Nickel’s
Another restaurant dinner, much to my chagrin. Shannon bought me tickets to The Dears, one of my favorite bands and undoubtably the best live performers I know, for my birthday last week. The concert was tonight, so after work we both got cleaned up and tried to find a restaurant we could afford that offered a menu item I haven't already eaten. It amazes me how unbelievably difficult this is! Surprisingly, we settled on a 50's themed diner called Nickels, after seeing several locations on a single street we assumed they must have at least somewhat decent food in order to stay in business and went in to take disgustingly cute pictures of ourselves drinking a malt with two straws.
I've grown a little wary of any restaurant that says something along the lines of "Tourists welcome!" on their door, because it gives the aire of, "We don't care if you come back!" to anyone actually from here. This couldn't have been more correct with this place. It took a fairly minimal amount of time to be seated, but actually getting our order taken too far longer. I ended up ordering the clubhouse sandwich; actually, a smoked meat clubhouse sandwich, and Shannon had a burger. The malt we desired was not on the menu, so we had a chocolate milkshake instead, which was basically that quik bunny syrup mixed into what I'll assume was someone else's vanilla shake.
I assume this because that's what the assembly of the rest of our food tasted like.
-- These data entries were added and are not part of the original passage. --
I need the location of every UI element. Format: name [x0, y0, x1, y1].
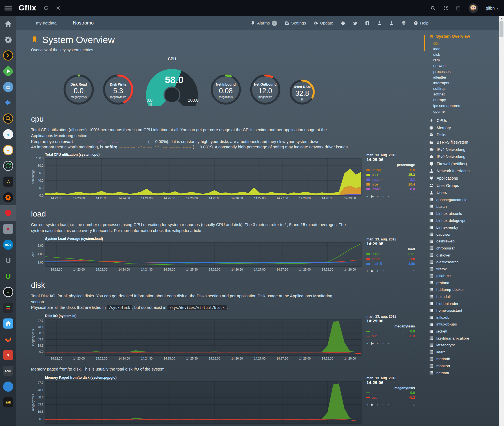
chart-pan-forward-icon[interactable]: »: [377, 403, 379, 407]
menu-section-memory[interactable]: Memory: [426, 124, 499, 131]
menu-app-binhex-emby[interactable]: binhex-emby: [426, 224, 499, 231]
cpu-utilization-chart[interactable]: Total CPU utilization (system.cpu)14:22:…: [31, 153, 415, 202]
navbar-twitter-icon[interactable]: [353, 21, 357, 25]
menu-app-jackett[interactable]: jackett: [426, 328, 499, 335]
sidebar-app-nextcloud-icon[interactable]: oOo: [0, 237, 16, 253]
menu-app-hddtemp-docker[interactable]: hddtemp-docker: [426, 286, 499, 293]
system-load-chart[interactable]: System Load Average (system.load)14:22:3…: [31, 237, 415, 273]
menu-app-heimdall[interactable]: heimdall: [426, 293, 499, 300]
menu-sub-processes[interactable]: processes: [426, 69, 499, 74]
net-inbound-gauge[interactable]: Net Inbound0.08megabits/s: [209, 73, 242, 107]
softirq-sparkline[interactable]: [119, 145, 191, 149]
changelog-icon[interactable]: [456, 6, 461, 11]
app-logo[interactable]: Gflix: [19, 4, 36, 12]
legend-item-in[interactable]: in0.0: [366, 329, 415, 334]
legend-item-iowait[interactable]: iowait0.0: [366, 187, 415, 191]
legend-item-out[interactable]: out-5.3: [366, 334, 415, 338]
legend-item-user[interactable]: user35.3: [366, 172, 415, 177]
sidebar-app-home-assistant-icon[interactable]: [0, 316, 16, 331]
menu-app-binhex-airsonic[interactable]: binhex-airsonic: [426, 210, 499, 217]
menu-sub-idlejitter[interactable]: idlejitter: [426, 74, 499, 80]
sidebar-app-app-green-magnet-icon[interactable]: U: [0, 268, 16, 284]
sidebar-app-calibre-web-icon[interactable]: ▤: [0, 79, 16, 95]
search-icon[interactable]: [430, 6, 436, 11]
menu-sub-network[interactable]: network: [426, 63, 499, 69]
sidebar-app-gitlab-icon[interactable]: [0, 331, 16, 347]
menu-app-mariadb[interactable]: mariadb: [426, 356, 499, 363]
chart-zoom-in-icon[interactable]: ＋: [381, 268, 385, 273]
menu-section-ipv4-networking[interactable]: IPv4 Networking: [426, 146, 499, 153]
page-scrollbar[interactable]: ▲: [499, 16, 504, 426]
chart-resize-handle[interactable]: ↕: [413, 269, 415, 273]
avatar[interactable]: [468, 3, 478, 13]
navbar-load-snapshot-icon[interactable]: [389, 21, 394, 25]
navbar-settings[interactable]: Settings: [285, 21, 306, 25]
chart-zoom-in-icon[interactable]: ＋: [381, 402, 385, 407]
menu-sub-entropy[interactable]: entropy: [426, 97, 499, 103]
sidebar-app-unifi-icon[interactable]: U: [0, 253, 16, 268]
chart-play-icon[interactable]: ▶: [371, 194, 374, 198]
chart-pan-back-icon[interactable]: «: [366, 269, 368, 273]
scrollbar-thumb[interactable]: [499, 21, 503, 37]
navbar-print-icon[interactable]: [401, 21, 406, 25]
menu-icon[interactable]: [5, 5, 12, 12]
close-icon[interactable]: [56, 6, 61, 10]
menu-app-lidarr[interactable]: lidarr: [426, 349, 499, 356]
menu-section-applications[interactable]: Applications: [426, 175, 499, 182]
fullscreen-icon[interactable]: [443, 6, 448, 11]
menu-sub-disk[interactable]: disk: [426, 52, 499, 57]
chart-resize-handle[interactable]: ↕: [413, 402, 415, 407]
navbar-facebook-icon[interactable]: [365, 21, 370, 25]
sidebar-app-home-icon[interactable]: [0, 16, 16, 32]
menu-sub-uptime[interactable]: uptime: [426, 108, 499, 114]
sidebar-app-airsonic-icon[interactable]: [0, 95, 16, 111]
disk-io-chart[interactable]: Disk I/O (system.io)14:22:3014:23:0014:2…: [31, 314, 415, 362]
menu-app-netdata[interactable]: netdata: [426, 369, 499, 376]
chart-pan-back-icon[interactable]: «: [366, 194, 368, 198]
menu-app-grafana[interactable]: grafana: [426, 279, 499, 286]
legend-item-nice[interactable]: nice20.4: [366, 182, 415, 187]
menu-app-influxdb-ups[interactable]: influxdb-ups: [426, 321, 499, 328]
cpu-gauge[interactable]: CPU58.00.0100.0%: [141, 57, 203, 107]
menu-app-influxdb[interactable]: influxdb: [426, 314, 499, 321]
disk-write-gauge[interactable]: Disk Write5.3megabytes/s: [101, 73, 135, 107]
sidebar-app-app-blue-sphere-icon[interactable]: [0, 379, 16, 394]
sidebar-app-jackett-icon[interactable]: [0, 111, 16, 126]
sidebar-app-netdata-icon[interactable]: [0, 205, 16, 221]
server-dropdown[interactable]: my-netdata: [36, 21, 61, 25]
menu-app-lazylibrarian-calibre[interactable]: lazylibrarian-calibre: [426, 335, 499, 342]
chart-zoom-out-icon[interactable]: −: [388, 403, 390, 407]
navbar-alarms[interactable]: Alarms2: [251, 21, 277, 26]
chart-resize-handle[interactable]: ↕: [413, 341, 415, 345]
navbar-update[interactable]: Update: [313, 21, 333, 25]
legend-item-softirq[interactable]: softirq0.0: [366, 168, 415, 172]
sidebar-app-app-green-ring-icon[interactable]: [0, 158, 16, 174]
menu-section-ipv6-networking[interactable]: IPv6 Networking: [426, 153, 499, 160]
used-ram-gauge[interactable]: Used RAM32.8%: [288, 78, 316, 107]
menu-sub-softirqs[interactable]: softirqs: [426, 86, 499, 92]
menu-section-cpus[interactable]: CPUs: [426, 117, 499, 124]
chart-play-icon[interactable]: ▶: [371, 403, 374, 407]
sidebar-app-sabnzbd-icon[interactable]: sab: [0, 394, 16, 410]
menu-section-user-groups[interactable]: User Groups: [426, 182, 499, 189]
sidebar-app-grafana-icon[interactable]: [0, 189, 16, 205]
menu-section-users[interactable]: Users: [426, 189, 499, 196]
sidebar-app-settings-icon[interactable]: [0, 32, 16, 48]
chart-pan-forward-icon[interactable]: »: [377, 194, 379, 198]
menu-app-monitorr[interactable]: monitorr: [426, 362, 499, 369]
legend-item-system[interactable]: system2.3: [366, 177, 415, 182]
menu-sub-cpu[interactable]: cpu: [426, 40, 499, 46]
chart-zoom-out-icon[interactable]: −: [388, 194, 390, 198]
net-outbound-gauge[interactable]: Net Outbound12.0megabits/s: [249, 73, 282, 107]
menu-section-network-interfaces[interactable]: Network Interfaces: [426, 168, 499, 175]
menu-app-bazarr[interactable]: bazarr: [426, 203, 499, 210]
scrollbar-up-arrow[interactable]: ▲: [500, 16, 503, 20]
chart-pan-forward-icon[interactable]: »: [377, 341, 379, 345]
sidebar-app-app-red-tile-icon[interactable]: ▾: [0, 347, 16, 363]
legend-item-in[interactable]: in0.0: [366, 391, 415, 395]
sidebar-app-emby-icon[interactable]: [0, 63, 16, 79]
legend-item-load1[interactable]: load16.51: [366, 252, 415, 257]
menu-app-firefox[interactable]: firefox: [426, 266, 499, 273]
menu-sub-load[interactable]: load: [426, 46, 499, 52]
menu-section-firewall-netfilter-[interactable]: Firewall (netfilter): [426, 160, 499, 168]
When the food arrived, surprisingly quickly considering our service and the amount of people in the restaurant, the fries were colder than my skin, soggy and dripping with grease. It was as though they had pre-fried them once and were waiting to fry them again to serve, but hadn't actually done so. The toast in my clubhouse was more like slightly toasted bread that had been taken from other sandwiches kicking around the dish pit; incredibly soggy and unmanagable. The smoked meat was not Montreal smoked meat (why would you sell anything else in Montreal?) but this sort of slimy corned beef concoction that might have resembled pastrami if it had any flavor other than salt.
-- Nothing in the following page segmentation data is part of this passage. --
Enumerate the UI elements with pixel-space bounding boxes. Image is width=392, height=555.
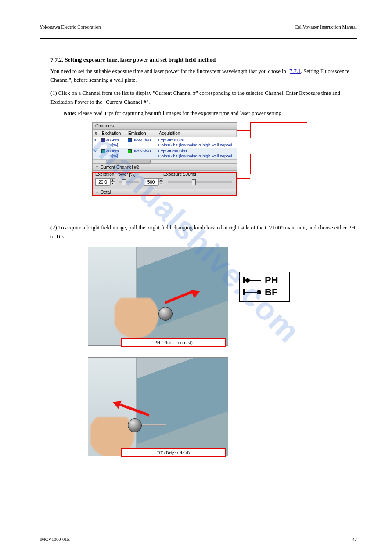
chevron-up-icon: ⌃ (95, 165, 99, 170)
header-left: Yokogawa Electric Corporation (40, 24, 101, 29)
photo-label-bf: BF (Bright field) (121, 448, 226, 457)
col-acquisition[interactable]: Acquisition (157, 130, 237, 137)
step-2-text: (2) To acquire a bright field image, pul… (50, 223, 357, 241)
channels-figure: Channels # Excitation Emission Acquisiti… (40, 122, 357, 214)
current-channel-bar[interactable]: ⌃Current Channel #2 (93, 163, 237, 171)
section-title: 7.7.2. Setting exposure time, laser powe… (50, 56, 357, 63)
footer-page: 47 (352, 537, 357, 542)
intro-paragraph: You need to set the suitable exposure ti… (50, 67, 357, 84)
photo-label-ph: PH (Phase contrast) (121, 338, 226, 347)
page-footer: IMCV1000-01E 47 (40, 535, 357, 542)
note-lead: Note: (64, 110, 76, 116)
note-line: Note: Please read Tips for capturing bea… (64, 109, 357, 118)
row-acquisition: Exp50ms Bin1Gain16-bit (low noise & high… (157, 137, 237, 148)
legend-bf: BF (265, 287, 277, 298)
row-emission: BP447/60 (126, 137, 157, 148)
header-right: CellVoyager Instruction Manual (295, 24, 357, 29)
intro-text-a: You need to set the suitable exposure ti… (50, 68, 290, 74)
row-acquisition: Exp500ms Bin1Gain16-bit (low noise & hig… (157, 148, 237, 159)
header-rule (40, 38, 357, 39)
table-row[interactable]: 2 488nm20[%] BP525/50 Exp500ms Bin1Gain1… (93, 148, 237, 159)
knob-in-icon (243, 277, 261, 283)
callout-2: Input the exposure time and laser power … (250, 154, 307, 174)
h-scrollbar[interactable] (93, 159, 237, 163)
row-excitation: 405nm20[%] (100, 137, 126, 148)
col-excitation[interactable]: Excitation (100, 130, 126, 137)
callout-line-1 (237, 130, 250, 131)
callout-1: Click on Ch that you want to change the … (250, 122, 307, 138)
row-num: 2 (93, 148, 100, 159)
row-excitation: 488nm20[%] (100, 148, 126, 159)
photo-ph: PH (Phase contrast) (88, 247, 228, 346)
legend-ph: PH (265, 275, 278, 286)
col-emission[interactable]: Emission (126, 130, 157, 137)
row-num: 1 (93, 137, 100, 148)
channel-table: # Excitation Emission Acquisition 1 405n… (93, 130, 237, 159)
panel-title: Channels (93, 123, 237, 130)
ph-bf-legend: PH BF (239, 272, 290, 302)
col-num[interactable]: # (93, 130, 100, 137)
note-body: Please read Tips for capturing beautiful… (76, 110, 283, 116)
arrow-icon (112, 398, 152, 416)
photo-bf: BF (Bright field) (88, 357, 228, 456)
table-row[interactable]: 1 405nm20[%] BP447/60 Exp50ms Bin1Gain16… (93, 137, 237, 148)
knob-out-icon (243, 289, 261, 295)
link-7-7-1[interactable]: 7.7.1 (290, 68, 301, 74)
callout-line-2 (237, 178, 250, 179)
step-1-text: (1) Click on a Channel from the list to … (50, 89, 357, 106)
highlight-controls (92, 172, 237, 196)
footer-doc: IMCV1000-01E (40, 537, 70, 542)
arrow-icon (165, 289, 205, 307)
row-emission: BP525/50 (126, 148, 157, 159)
Shannon ordered a pickle as a side to her burger. For the unbelievable price of two dollars plus tax she received a pickle sliced into four that was perhaps inferior to any pickle ever created. It was comparable to a week old cucumber soaked in a solution I use to clean my windows; just vinegar and water. The coleslaw was the only thing plated that was not horrible, but it was far from memorable. I went to the washroom and a little kid had been waiting to jump out and scare the next person to enter. It's a good thing I didn't have to go too badly or I would have just then. He ran off laughing as I went about my business.